PROS BEFORE HOS. In her recent Obama column in the Wall Street Journal, Peggy Noonan slaps the main stream media, then disingenuously describes herself as a "proud member since 2000." In a way, that's quite true; she wrote speeches for Reagan, fatally setting the tone for what we still describe as the liberal media, which has done nothing since then but cosset her old boss, amplify and exacerbate every half- and quarter-baked scandal-story about Bill Clinton, and treat subsequent Democratic Presidential candidates as if they were third-party radicals. In that sense there is no one more mainstream than her.
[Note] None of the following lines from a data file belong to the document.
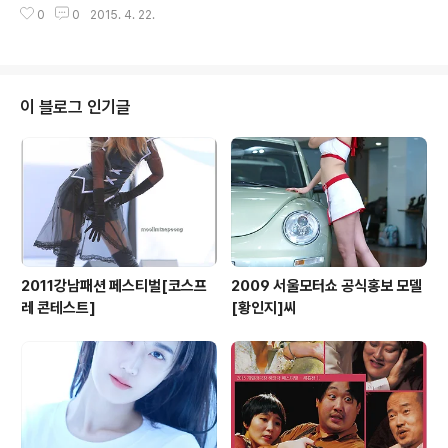
0
0
2015. 4. 22.
나온다. 포토샵을 하지 않는 나로서는 역시 캘빈값으로 50
00~ 붉은 조명 3000으로 하는게 맞는것 같다.
이 블로그 인기글
2011강남패션 페스티벌[코스프
2009 서울모터쇼 공식홍보 모델
레 콘테스트]
[황인지]씨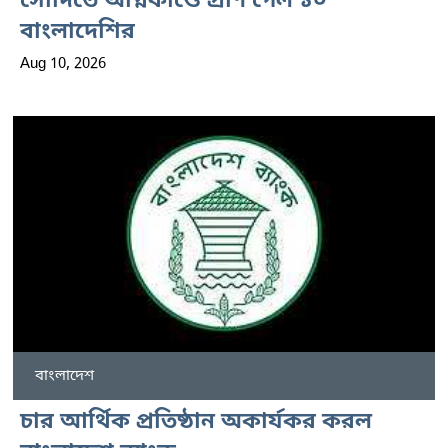
সৌদিতে অগ্নিকাণ্ডে প্রাণ গেল ১০
বাংলাদেশির
Aug 10, 2026
বাংলাদেশ
চার আর্থিক প্রতিষ্ঠান অকার্যকর করল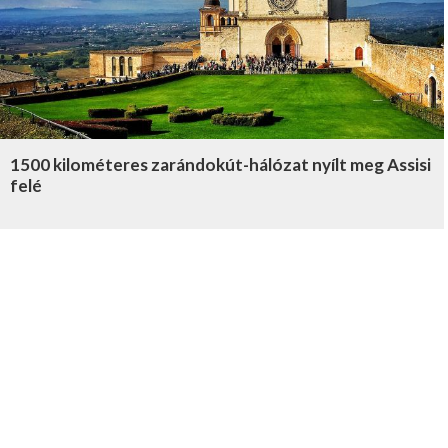
1500 kilométeres zarándokút-hálózat nyílt meg Assisi
felé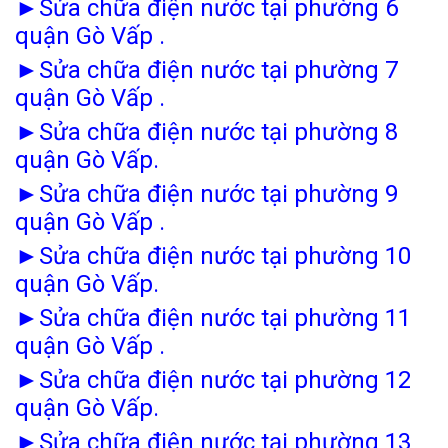
►
Sửa chữa điện nước tại phường 6
quận Gò Vấp .
►
Sửa chữa điện nước tại phường 7
quận Gò Vấp .
►
Sửa chữa điện nước tại phường 8
quận Gò Vấp.
►
Sửa chữa điện nước tại phường 9
quận Gò Vấp .
►
Sửa chữa điện nước tại phường 10
quận Gò Vấp.
►
Sửa chữa điện nước tại phường 11
quận Gò Vấp .
►
Sửa chữa điện nước tại phường 12
quận Gò Vấp.
►
Sửa chữa điện nước tại phường 13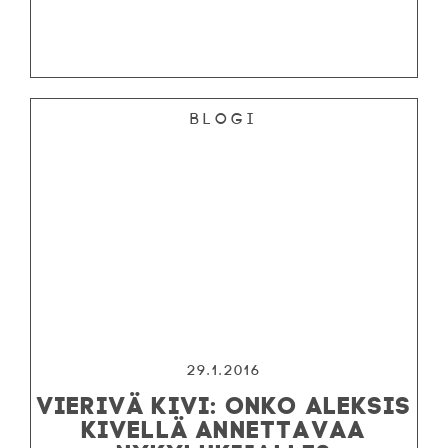
Blogi
29.1.2016
VIERIVÄ KIVI: ONKO ALEKSIS
KIVELLÄ ANNETTAVAA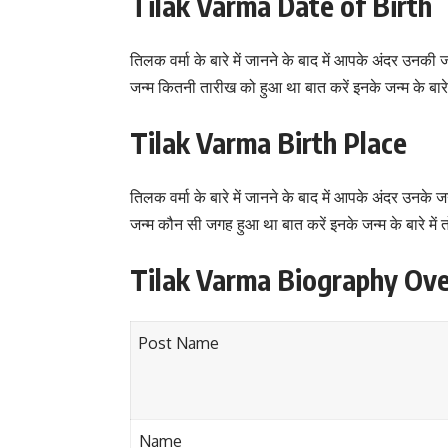
Tilak Varma Date of Birth
तिलक वर्मा के बारे में जानने के बाद में आपके अंदर उ
जन्म कितनी तारीख को हुआ था बात करें इनके जन्म के बा
Tilak Varma Birth Place
तिलक वर्मा के बारे में जानने के बाद में आपके अंदर उन
जन्म कौन सी जगह हुआ था बात करें इनके जन्म के बारे में 
Tilak Varma Biography Ov
Post Name
Name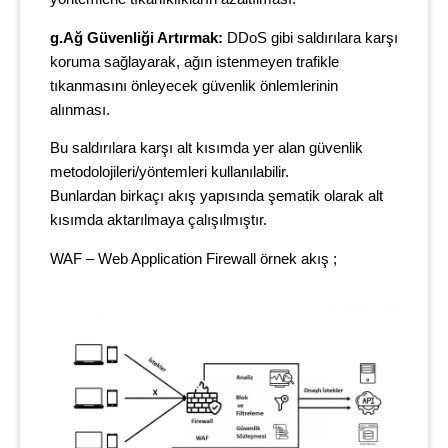
g.Ağ Güvenliği Artırmak:
DDoS gibi saldırılara karşı
koruma sağlayarak, ağın istenmeyen trafikle
tıkanmasını önleyecek güvenlik önlemlerinin
alınması.
Bu saldırılara karşı alt kısımda yer alan güvenlik
metodolojileri/yöntemleri kullanılabilir.
Bunlardan birkaçı akış yapısında şematik olarak alt
kısımda aktarılmaya çalışılmıştır.
WAF – Web Application Firewall örnek akış ;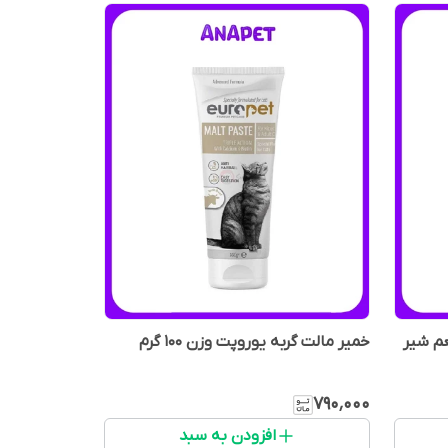
م شیر
خمیر مالت گربه یوروپت وزن 100 گرم
۷۹۰٬۰۰۰
افزودن به سبد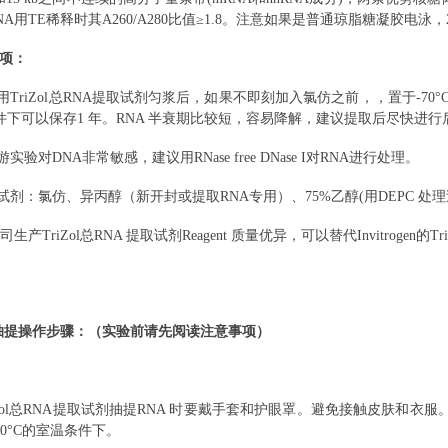
NA用TE稀释时其A260/A280比值≥1.8。注意如果是普通琼脂糖凝胶电泳
项：
用
TriZol总RNA提取试剂匀浆后，如果不即刻加入氯仿之前，，置于-70°
条件下可以保存1 年。RNA 半衰期比较短，容易降解，建议提取后尽快进行后续实验
游实验对DNA非常敏感，建议用RNase free DNase I对RNA进行处理。
试剂：氯仿、异丙醇（
新开封或提取
RNA专用）、75%乙醇(用DEPC 处理过的
公司生产TriZol总RNA 提取试剂Reagent 质量优异，可以替代Invitrogen的
 抽提操作步骤：（实验前请先阅读注意事项）
iZol总RNA提取试剂抽提RNA 时要戴手套和护眼罩。避免接触皮肤
~30°C的室温条件下。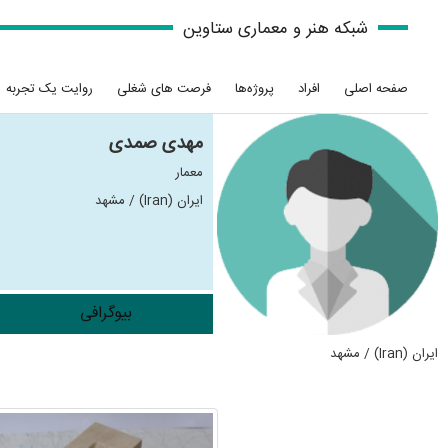
شبکه هنر و معماری ستاوین
صفحه اصلی
افراد
پروژه‌ها
فرصت های شغلی
روایت یک تجربه
مهدی صمدی
معمار
ایران (Iran) / مشهد
بیوگرافی
ایران (Iran) / مشهد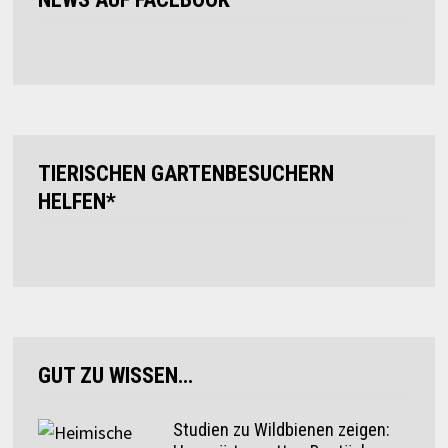
TIERISCHEN GARTENBESUCHERN
HELFEN*
GUT ZU WISSEN…
Studien zu Wildbienen zeigen: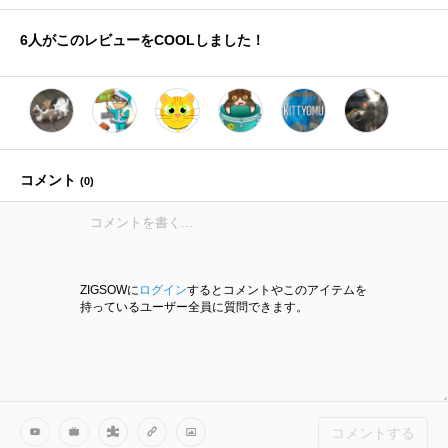
6
人がこのレビューをCOOLしました！
コメント
(
0
)
ZIGSOWに
ログイン
するとコメントやこのアイテムを
持っているユーザー全員に質問できます。
コメントする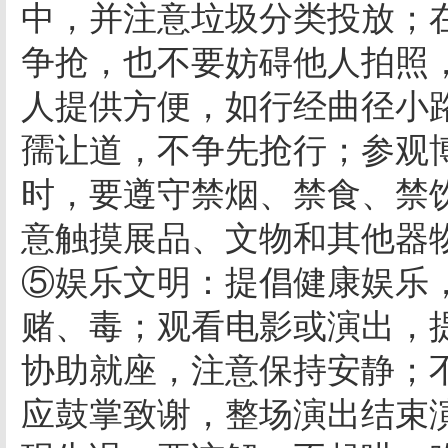
中，并注意垃圾分类投放；
争抢，也不要妨碍他人拍照
人提供方便，如行经曲径小
孺让道，不争先抢行；参观
时，要遵守禁烟、禁食、禁
意触摸展品、文物和其他器
⑤娱乐文明：提倡健康娱乐
赌、毒；观看电影或演出，
协助就座，注意保持安静；
应鼓掌致谢，整场演出结束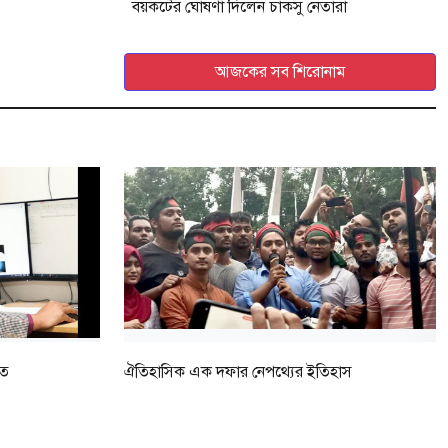
বয়কটের ঘোষণা দিলেন চাকসু নেতারা
আজকের সব শিরোনাম
মত
ঐতিহাসিক এক দফার নেপথ্যের ইতিহাস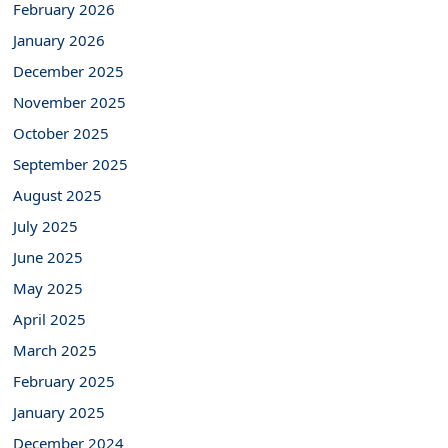
February 2026
January 2026
December 2025
November 2025
October 2025
September 2025
August 2025
July 2025
June 2025
May 2025
April 2025
March 2025
February 2025
January 2025
December 2024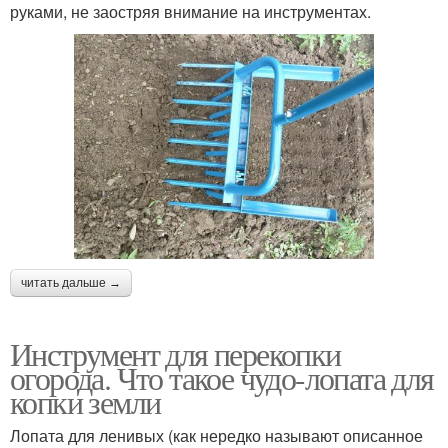
руками, не заостряя внимание на инструментах.
читать дальше →
Инструмент для перекопки
огорода. Что такое чудо-лопата для
копки земли
Лопата для ленивых (как нередко называют описанное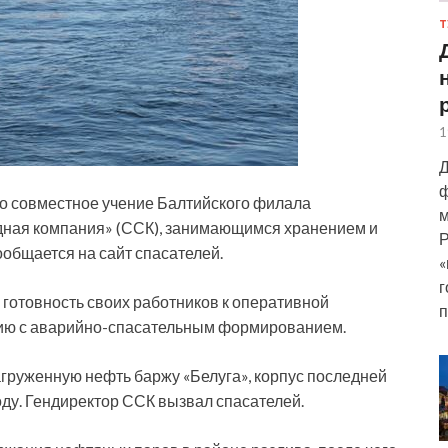
Т
1
Д
ф
ло совместное учение Балтийского филала
м
ная компания» (ССК), занимающимся хранением и
Р
общается на сайт спасателей.
«
г
готовность своих работников к оперативной
п
вию с аварийно-спасательным формированием.
агруженную нефть баржу «Белуга», корпус последней
ду. Гендиректор ССК вызвал спасателей.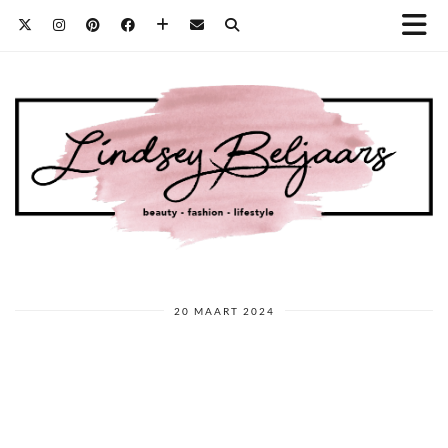
20 MAART 2024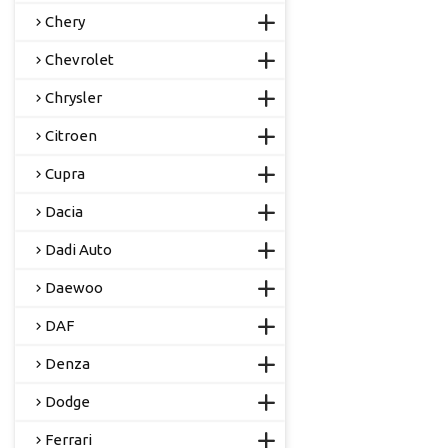
Chery
Chevrolet
Chrysler
Citroen
Cupra
Dacia
Dadi Auto
Daewoo
DAF
Denza
Dodge
Ferrari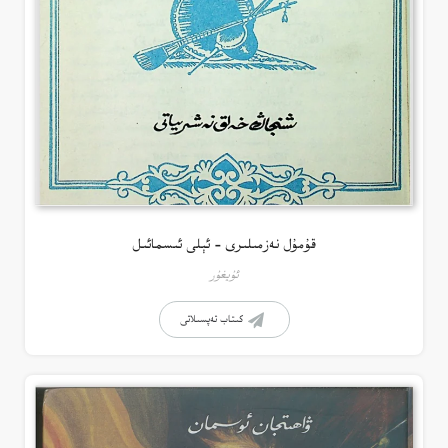
قۇمۇل نەزمىلىرى – ئېلى ئىسمائىل
ئۇيغۇر
كىتاب تەپسىلاتى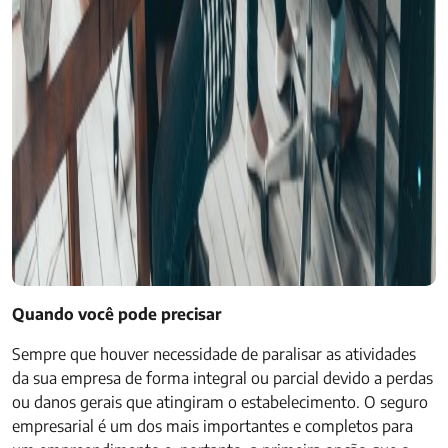
Quando você pode precisar
Sempre que houver necessidade de paralisar as atividades
da sua empresa de forma integral ou parcial devido a perdas
ou danos gerais que atingiram o estabelecimento. O seguro
empresarial é um dos mais importantes e completos para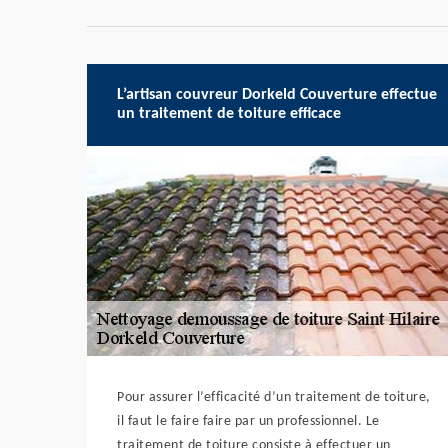
L’artisan couvreur Dorkeld Couverture effectue
un traitement de toiture efficace
Pour assurer l’efficacité d’un traitement de toiture,
il faut le faire faire par un professionnel. Le
traitement de toiture consiste à effectuer un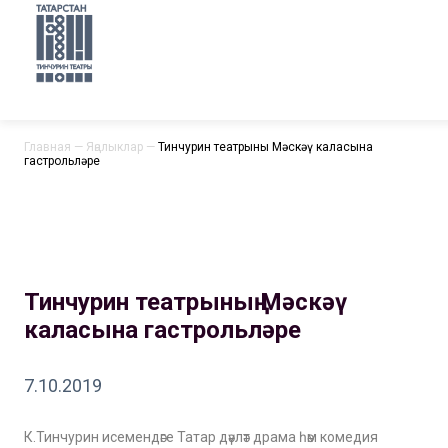
Главная
—
Яңалыклар
—
Тинчурин театрының Мәскәү каласына
гастрольләре
Тинчурин театрының Мәскәү
каласына гастрольләре
7.10.2019
К.Тинчурин исемендәге Татар дәүләт драма һәм комедия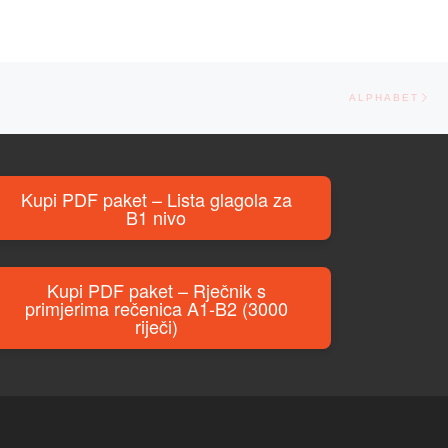
Ne
ALPHABET
Kupi PDF paket – Lista glagola za
B1 nivo
Kupi PDF paket – Rječnik s
primjerima rečenica A1-B2 (3000
riječi)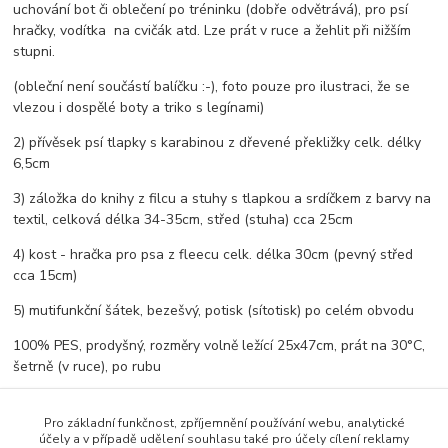
uchování bot či oblečení po tréninku (dobře odvětrává), pro psí
hračky, vodítka na cvičák atd. Lze prát v ruce a žehlit při nižším
stupni.
(obleční není součástí balíčku :-), foto pouze pro ilustraci, že se
vlezou i dospělé boty a triko s legínami)
2) přívěsek psí tlapky s karabinou z dřevené překližky celk. délky
6,5cm
3) záložka do knihy z filcu a stuhy s tlapkou a srdíčkem z barvy na
textil, celková délka 34-35cm, střed (stuha) cca 25cm
4) kost - hračka pro psa z fleecu celk. délka 30cm (pevný střed
cca 15cm)
5) mutifunkční šátek, bezešvý, potisk (sítotisk) po celém obvodu
100% PES, prodyšný, rozměry volně ležící 25x47cm, prát na 30°C,
šetrně (v ruce), po rubu
Pro základní funkčnost, zpříjemnění používání webu, analytické
účely a v případě udělení souhlasu také pro účely cílení reklamy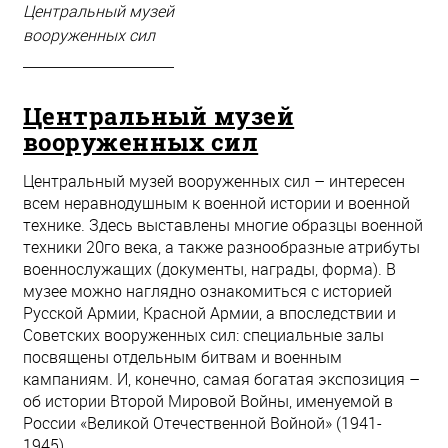
Центральный музей
вооруженных сил
Центральный музей
вооруженных сил
Центральный музей вооруженных сил – интересен
всем неравнодушным к военной истории и военной
технике. Здесь выставлены многие образцы военной
техники 20го века, а также разнообразные атрибуты
военнослужащих (документы, награды, форма). В
музее можно наглядно ознакомиться с историей
Русской Армии, Красной Армии, а впоследствии и
Советских вооруженных сил: специальные залы
посвящены отдельным битвам и военным
кампаниям. И, конечно, самая богатая экспозиция –
об истории Второй Мировой Войны, именуемой в
России «Великой Отечественной Войной» (1941-
1945).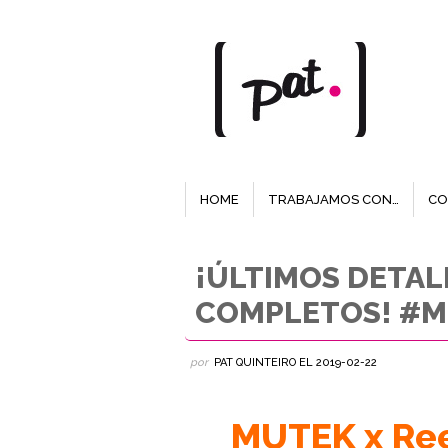
HOME
TRABAJAMOS CON…
CO
¡ÚLTIMOS DETAL
COMPLETOS! #M
por
PAT QUINTEIRO
EL
2019-02-22
MUTEK x Re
So let us in this instance give Noonan the credit she deserves as a big-time operator. Her praise of Obama, before the knife-twist, is almost as syrupy as her Reagan encomia from back in the day. She does not tip her hand too soon, as this well-regarded amateur does. Executive summaries of the sort he offers ("While I was impressed by his argument, I could not help but return to the central question of his candidacy...") may impress other right-wing internet essayists, but Noonan has been to the Show, and knows to keep the forkball hidden until it's time to release it. Her depth-charge is truly deep:
But "a similar anger exists within segments of the white community." He speaks of working- and middle-class whites whose "experience is the immigrant experience," who started with nothing. "As far as they're concerned, no one handed them anything, they've built it from scratch." "So when they are told to bus their children to a school across town," when they hear of someone receiving preferences they never received, and "when they're told their fears about crime in urban neighborhoods are somehow prejudiced," they feel anger too.

This is all, simply, true. And we are not used to political figures being frank, in this way, in public. For this Mr. Obama deserves deep credit. It is also true the particular whites Obama chose to paint -- ethnic, middle class -- are precisely the voters he needs to draw in Pennsylvania. It was strategically clever. But as one who witnessed busing in Boston first hand, and whose memories of those days can still bring tears, I was glad for his admission that busing was experienced as an injustice by the white working class. Next step: admitting it was an injustice, period.
I have already mentioned the "You already admitted black people have prejudices, now insult some black parishioners" approach of such as Andrew Sullivan, but Sullivan is a mere columnist, and not so accustomed to dishing the poisoned treacle as a practiced operative like Noonan.

Sullivan could never find room in his columns for a call to revival of the Louise Day Hicks doctrine. He has staked too much on his "post-racial" angle. To call for Obama to revisit and renounce busing would harsh Sullivan's modish and studiously-established cross-cultural mellow.

Noonan, on the other hand, is old school. She recalls the ancient racial wars, and knows from long experience how to make segregation look reasonable to white people. Though in the current state of play it would look bad to endorse white mobs screaming at buses full of black children, Noonan knows she can, in the cacophony and confusion attending to Obama's speech, reframe that disgusting episode as a legitimate white grievance. And she knows that no one on her side, least of all Sullivan, will raise a demurrer.

I have to say Noonan's rancid, racist gambit is well-played. I only wish there were someone with establishment credentials and balls to refute her, or to plainly state why they won't.